WHAT IS NEEDED:
Give back the records that follow exactly, images excluded.

DATA RECORDS:
--- START ---

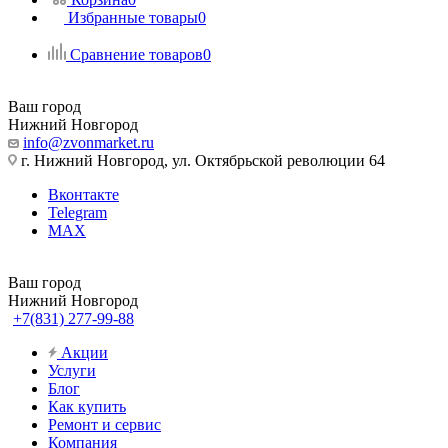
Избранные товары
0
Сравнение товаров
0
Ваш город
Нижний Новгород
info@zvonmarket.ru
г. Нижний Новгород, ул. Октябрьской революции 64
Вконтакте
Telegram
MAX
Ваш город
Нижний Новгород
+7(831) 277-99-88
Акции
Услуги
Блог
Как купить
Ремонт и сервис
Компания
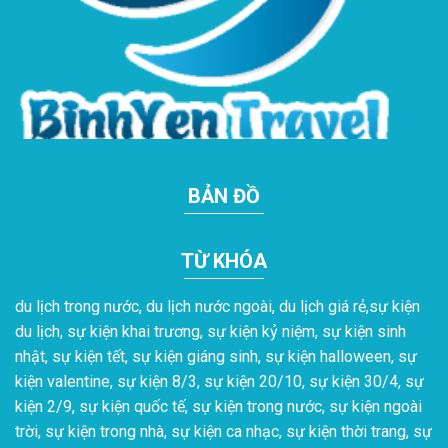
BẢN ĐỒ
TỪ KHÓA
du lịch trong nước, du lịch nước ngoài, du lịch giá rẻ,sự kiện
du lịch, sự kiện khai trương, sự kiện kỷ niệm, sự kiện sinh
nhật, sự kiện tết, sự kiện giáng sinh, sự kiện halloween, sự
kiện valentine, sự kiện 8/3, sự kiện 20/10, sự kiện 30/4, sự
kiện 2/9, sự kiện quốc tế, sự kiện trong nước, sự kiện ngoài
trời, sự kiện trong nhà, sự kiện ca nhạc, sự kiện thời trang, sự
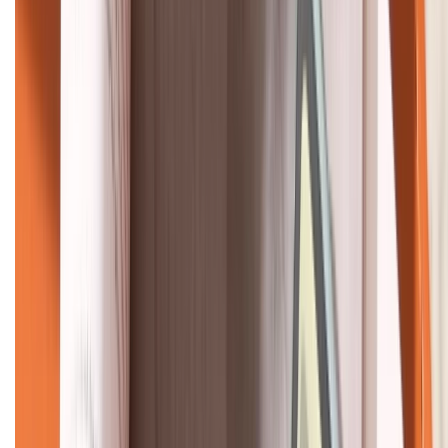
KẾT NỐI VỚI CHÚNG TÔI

--- END ---

RESPONSE:
Избранные товары
0
Сравнение товаров
0
Ваш город
Нижний Новгород
info@zvonmarket.ru
г. Нижний Новгород, ул. Октябрьской революции 64
Вконтакте
Telegram
MAX
Ваш город
Нижний Новгород
+7(831) 277-99-88
Акции
Услуги
Блог
Как купить
Ремонт и сервис
Компания
BẢN ĐỒ
TỪ KHÓA
du lịch trong nước, du lịch nước ngoài, du lịch giá rẻ,sự kiện
du lịch, sự kiện khai trương, sự kiện kỷ niệm, sự kiện sinh
nhật, sự kiện tết, sự kiện giáng sinh, sự kiện halloween, sự
kiện valentine, sự kiện 8/3, sự kiện 20/10, sự kiện 30/4, sự
kiện 2/9, sự kiện quốc tế, sự kiện trong nước, sự kiện ngoài
trời, sự kiện trong nhà, sự kiện ca nhạc, sự kiện thời trang, sự
KẾT NỐI VỚI CHÚNG TÔI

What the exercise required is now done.